When you find the word "Requests" in a line of the entries, please copy the whole line.

**** Study material ****

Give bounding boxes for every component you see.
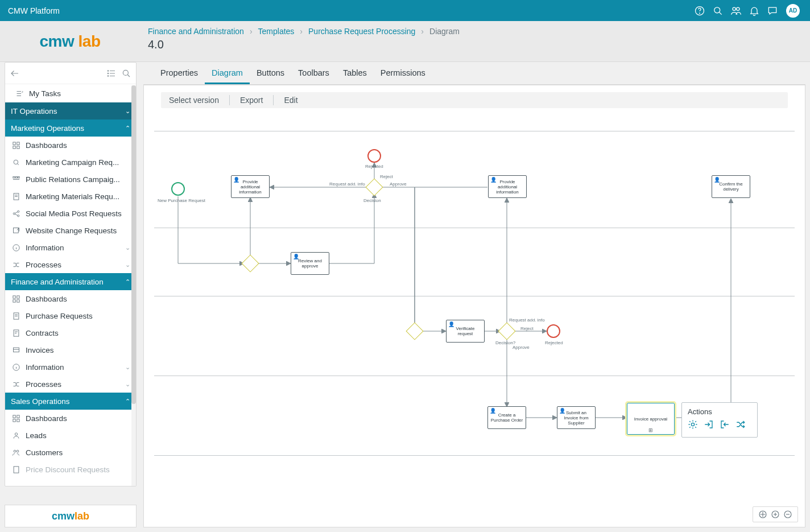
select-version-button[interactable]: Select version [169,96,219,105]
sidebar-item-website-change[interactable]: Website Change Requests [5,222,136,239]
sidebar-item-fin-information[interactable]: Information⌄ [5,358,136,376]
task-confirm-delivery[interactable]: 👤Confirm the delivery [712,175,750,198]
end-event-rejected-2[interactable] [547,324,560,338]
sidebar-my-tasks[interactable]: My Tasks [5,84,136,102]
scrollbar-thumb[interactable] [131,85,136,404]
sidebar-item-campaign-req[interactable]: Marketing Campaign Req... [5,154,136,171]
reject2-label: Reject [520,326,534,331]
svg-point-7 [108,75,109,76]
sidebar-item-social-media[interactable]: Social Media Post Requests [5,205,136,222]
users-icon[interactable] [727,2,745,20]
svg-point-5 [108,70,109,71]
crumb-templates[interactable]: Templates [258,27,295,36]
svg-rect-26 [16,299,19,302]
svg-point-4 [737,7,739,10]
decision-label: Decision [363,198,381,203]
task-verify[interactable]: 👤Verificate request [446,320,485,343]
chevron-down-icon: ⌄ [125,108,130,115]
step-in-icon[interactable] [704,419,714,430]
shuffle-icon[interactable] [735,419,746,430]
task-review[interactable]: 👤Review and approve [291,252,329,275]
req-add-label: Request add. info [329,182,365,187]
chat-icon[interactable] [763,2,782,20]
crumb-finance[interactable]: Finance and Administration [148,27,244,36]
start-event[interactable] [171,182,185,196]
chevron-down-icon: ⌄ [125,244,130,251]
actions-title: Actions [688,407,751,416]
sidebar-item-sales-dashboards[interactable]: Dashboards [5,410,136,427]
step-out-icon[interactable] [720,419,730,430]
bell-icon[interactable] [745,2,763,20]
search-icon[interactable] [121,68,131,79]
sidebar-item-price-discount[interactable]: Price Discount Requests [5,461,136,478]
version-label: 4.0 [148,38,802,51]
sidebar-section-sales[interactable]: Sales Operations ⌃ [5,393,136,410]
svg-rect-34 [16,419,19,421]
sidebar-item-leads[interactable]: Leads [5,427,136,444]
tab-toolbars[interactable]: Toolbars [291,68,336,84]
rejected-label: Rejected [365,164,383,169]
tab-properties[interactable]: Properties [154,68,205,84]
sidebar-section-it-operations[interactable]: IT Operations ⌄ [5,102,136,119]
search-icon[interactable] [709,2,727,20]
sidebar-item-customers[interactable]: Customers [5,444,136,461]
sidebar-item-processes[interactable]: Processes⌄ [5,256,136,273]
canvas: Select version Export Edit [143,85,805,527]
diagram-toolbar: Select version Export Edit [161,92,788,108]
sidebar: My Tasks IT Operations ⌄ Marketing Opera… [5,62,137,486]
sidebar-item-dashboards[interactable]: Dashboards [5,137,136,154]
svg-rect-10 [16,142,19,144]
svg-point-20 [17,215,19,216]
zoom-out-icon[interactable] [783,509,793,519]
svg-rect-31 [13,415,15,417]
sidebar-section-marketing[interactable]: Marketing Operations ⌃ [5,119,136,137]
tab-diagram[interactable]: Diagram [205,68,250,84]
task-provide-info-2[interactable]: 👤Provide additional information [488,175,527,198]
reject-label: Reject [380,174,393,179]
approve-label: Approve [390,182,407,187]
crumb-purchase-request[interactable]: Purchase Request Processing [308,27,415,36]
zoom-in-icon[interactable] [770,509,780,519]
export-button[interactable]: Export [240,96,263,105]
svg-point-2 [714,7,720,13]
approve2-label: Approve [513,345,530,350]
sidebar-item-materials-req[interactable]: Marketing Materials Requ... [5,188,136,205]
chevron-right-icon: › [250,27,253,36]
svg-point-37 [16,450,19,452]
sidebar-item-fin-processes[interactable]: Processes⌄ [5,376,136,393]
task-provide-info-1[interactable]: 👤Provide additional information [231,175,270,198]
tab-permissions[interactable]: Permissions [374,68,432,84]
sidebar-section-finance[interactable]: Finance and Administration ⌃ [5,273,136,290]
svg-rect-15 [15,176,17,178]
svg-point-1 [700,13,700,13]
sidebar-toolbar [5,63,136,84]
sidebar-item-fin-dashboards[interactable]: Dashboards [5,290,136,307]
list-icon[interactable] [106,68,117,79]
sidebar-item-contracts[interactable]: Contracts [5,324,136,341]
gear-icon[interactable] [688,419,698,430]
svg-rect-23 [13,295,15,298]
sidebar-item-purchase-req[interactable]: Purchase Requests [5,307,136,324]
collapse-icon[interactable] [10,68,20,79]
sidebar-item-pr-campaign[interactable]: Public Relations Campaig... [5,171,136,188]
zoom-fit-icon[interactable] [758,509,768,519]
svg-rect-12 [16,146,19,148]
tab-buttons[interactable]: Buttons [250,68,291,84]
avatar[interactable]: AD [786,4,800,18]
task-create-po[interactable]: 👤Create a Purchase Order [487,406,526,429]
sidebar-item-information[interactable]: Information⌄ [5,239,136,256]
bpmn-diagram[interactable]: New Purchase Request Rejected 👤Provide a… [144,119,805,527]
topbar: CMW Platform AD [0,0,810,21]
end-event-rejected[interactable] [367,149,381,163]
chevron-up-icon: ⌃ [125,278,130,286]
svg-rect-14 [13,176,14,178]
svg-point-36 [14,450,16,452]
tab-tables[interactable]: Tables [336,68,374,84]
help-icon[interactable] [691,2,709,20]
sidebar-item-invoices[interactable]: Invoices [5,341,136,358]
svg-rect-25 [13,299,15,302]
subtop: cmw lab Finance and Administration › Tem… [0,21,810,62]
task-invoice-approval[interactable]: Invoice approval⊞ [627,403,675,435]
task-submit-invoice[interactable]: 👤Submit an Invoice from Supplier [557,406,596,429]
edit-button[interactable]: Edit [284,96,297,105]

****

= Finished task =
sidebar-item-website-change[interactable]: Website Change Requests [5,222,136,239]
sidebar-item-social-media[interactable]: Social Media Post Requests [5,205,136,222]
sidebar-item-price-discount[interactable]: Price Discount Requests [5,461,136,478]
sidebar-item-purchase-req[interactable]: Purchase Requests [5,307,136,324]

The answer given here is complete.